Srek..srekk..
Bunyi
wiper yang mengelap kaca depan city car Pak Hanang adalah suara lain
yang Tari bisa dengar selain guyuran hujan yang menghantam tanpa ampun. Tari
menyandarkan kepalanya ke jendela yang tertutup bulir-bulir air. Ia menghela
napas. Tari mengelap kabut yang terbentuk di kaca mobil ketika mereka terhenti
di lampu merah dekat Tugu Jogja.
Tepat di
samping mereka, Tari mendapati pemandangan ganjil yang memaksanya untuk
tersenyum. Dua orang berboncengan, duduk saling merapat di bawah jas hujan
kelelawar. Dari kaki-kaki mereka yang kelihatan berbalut celana panjang
abu-abu, tidak salah lagi mereka laki-laki. Aneh. Jogja memang kota yang aneh.

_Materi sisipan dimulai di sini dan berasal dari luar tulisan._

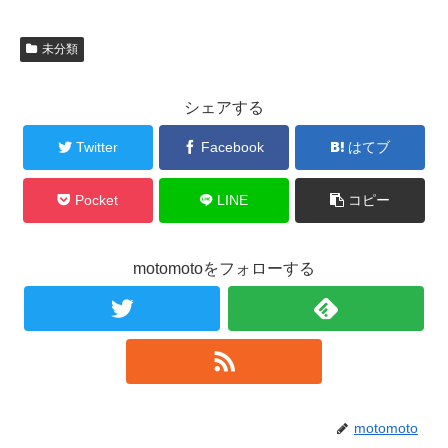
未分類
シェアする
Twitter
Facebook
はてブ
Pocket
LINE
コピー
motomotoをフォローする
motomoto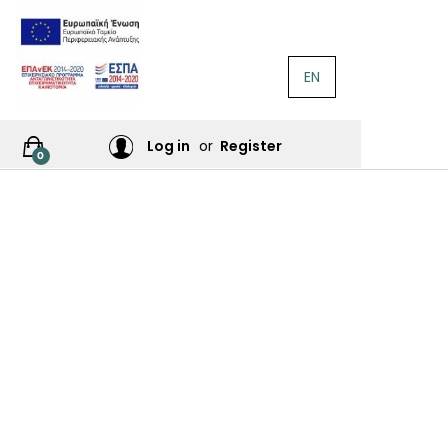
EN
ΛΟΓΟΤΕΧΝΊΑ
Ή
Log in
or
Register
0
ΙΕΣ
ΙΚΆ
Σ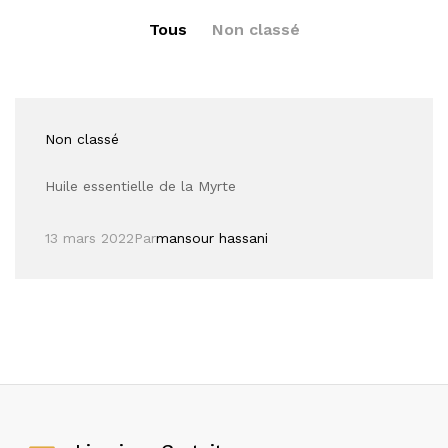
Tous
Non classé
Non classé
Huile essentielle de la Myrte
13 mars 2022
Par
mansour hassani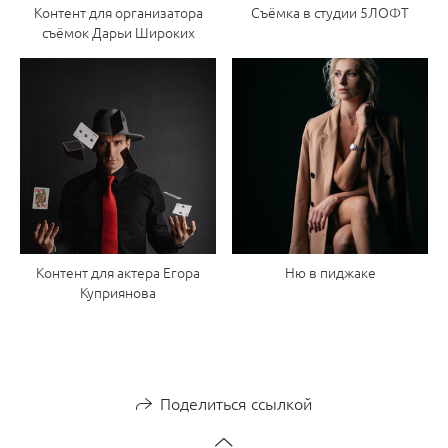
Контент для организатора
Съёмка в студии 5ЛОФТ
съёмок Дарьи Широких
Контент для актера Егора
Ню в пиджаке
Куприянова
Поделиться ссылкой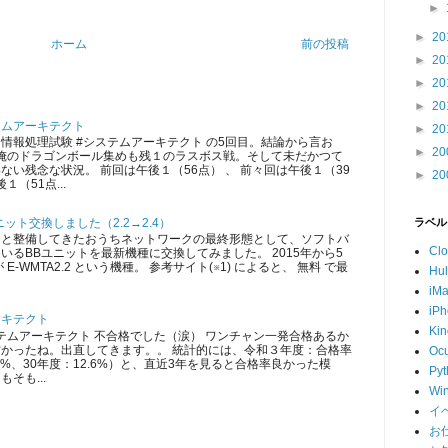
►
►
20
ホーム
前の投稿
►
20
►
20
►
20
テムアーキテクト
►
20
情報処理試験 #システムアーキテクト の5回目。結論から言お
►
20
 俺のドラゴンボール集めも残１のラスボス戦。そして未だかつて
ない残念な状況。 前回は午後１（56点） 、 前々回は午後１（39
►
20
１（51点...
ット交換しました（2.2→2.4）
ラベル
ツと整備してきたおうちネットワークの最終形態として、ソフトバ
Cl
いるBBユニットを最新機種に交換してみました。 2015年から5
E-WMTA2.2 という機種。 参考サイト(※1) によると、 無料 で最
Hu
iM
iP
ーキテクト
Kin
ムアーキテクト 不合格でした（涙） ワンチャン一発合格あるか
かったね。出直してきます。。 統計的には、令和３年度：合格率
Ocu
5.3%、30年度：12.6%）と、直近3年を見ると合格率良かった模
Pyt
そも...
Wi
イ
お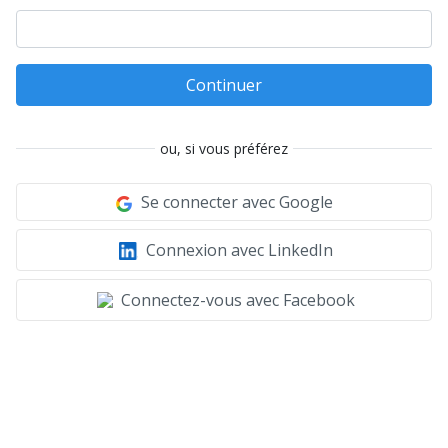
Continuer
ou, si vous préférez
Se connecter avec Google
Connexion avec LinkedIn
Connectez-vous avec Facebook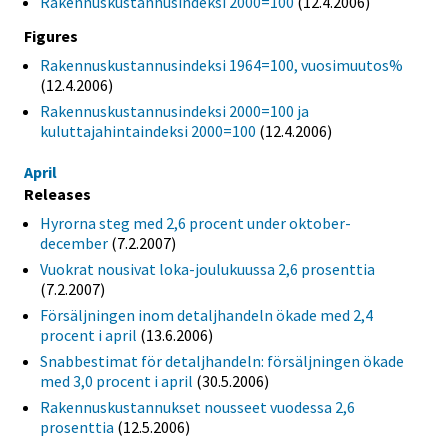
Rakennuskustannusindeksi 2000=100
(12.4.2006)
Figures
Rakennuskustannusindeksi 1964=100, vuosimuutos%
(12.4.2006)
Rakennuskustannusindeksi 2000=100 ja
kuluttajahintaindeksi 2000=100
(12.4.2006)
April
Releases
Hyrorna steg med 2,6 procent under oktober-
december
(7.2.2007)
Vuokrat nousivat loka-joulukuussa 2,6 prosenttia
(7.2.2007)
Försäljningen inom detaljhandeln ökade med 2,4
procent i april
(13.6.2006)
Snabbestimat för detaljhandeln: försäljningen ökade
med 3,0 procent i april
(30.5.2006)
Rakennuskustannukset nousseet vuodessa 2,6
prosenttia
(12.5.2006)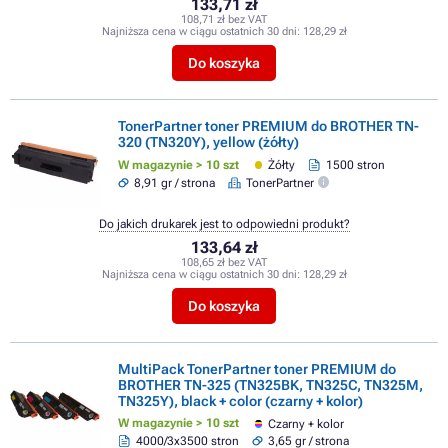
133,71 zł
108,71 zł bez VAT
Najniższa cena w ciągu ostatnich 30 dni:
128,29 zł
Do koszyka
TonerPartner toner PREMIUM do BROTHER TN-
320 (TN320Y), yellow (żółty)
W magazynie > 10 szt
Żółty
1500 stron
8,91 gr / strona
TonerPartner
Do jakich drukarek jest to odpowiedni produkt?
133,64 zł
108,65 zł bez VAT
Najniższa cena w ciągu ostatnich 30 dni:
128,29 zł
Do koszyka
MultiPack TonerPartner toner PREMIUM do
BROTHER TN-325 (TN325BK, TN325C, TN325M,
TN325Y), black + color (czarny + kolor)
W magazynie > 10 szt
Czarny + kolor
4000/3x3500 stron
3,65 gr / strona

Seaneh rasa gudeg yang terlalu manis.
Ia terus
menatap pengendara motor yang terkena pantulan warna merah lampu jalanan. Tari
berjengit ketika orang yang dibonceng dibelakang melongokkan kepala dari dalam
jas hujan. Tepat sebelum akhirnya lampu hijau yang menyala, Tari tahu wajah
siapa yang sedang memandang. Dari sorot matanya yang tajam, Reno balik melotot
pada Tari. Anak laki-laki itu... Astaga...
“Ada apa?” tanya papanya.
“Gak ada apa-apa, Pa,” Tari kembali
memandang lurus ke depan, ke jalan yang akan mengantarnya ke salah satu sekolah
favorit di sini.
Semuanya
berawal dari tiga bulan yang lalu. Ya, tiga bulan yang lalu saat kegiatan
orientasi sekolah. Seperti biasa, anak-anak baru diperlakukan layaknya badut dan
orang tua khawatir dengan tindakan perpeloncoan. Tari ingat benar dengan
kerepotan di pagi buta saat mamanya harus mengepang rambut Tari sebanyak
tanggal ulang tahunnya. Dan parahnya ia lahir tanggal 31. Mama harus menegur
Tari yang kepalanya teklak-tekluk karena
masih ngantuk.
“Memanganya harus ngepang
sebanyak ini ya?” tanya mama.
“Hmmm,” gumam Tari.
Rambutnya
yang sedari tadi terasa ditarik kini kembali bebas. Mamanya kelihatan sudah
menyerah, lalu mengelus rambut Tari yang beraroma melon itu dengan lembut. Tari
mengelus dada. Tidak seperti ibu lain yang sering mengutak-atik rambut
putrinya, mama bisa dibilang sangat jarang. Dilema bagi mama, ia pasti ingin
memainkan rambut Tari, membuat kepangan kecil seperti cacing-cacing, menirukan
model rambut terbaru pada Tari, termasuk menata rambut putrinya untuk hari ini.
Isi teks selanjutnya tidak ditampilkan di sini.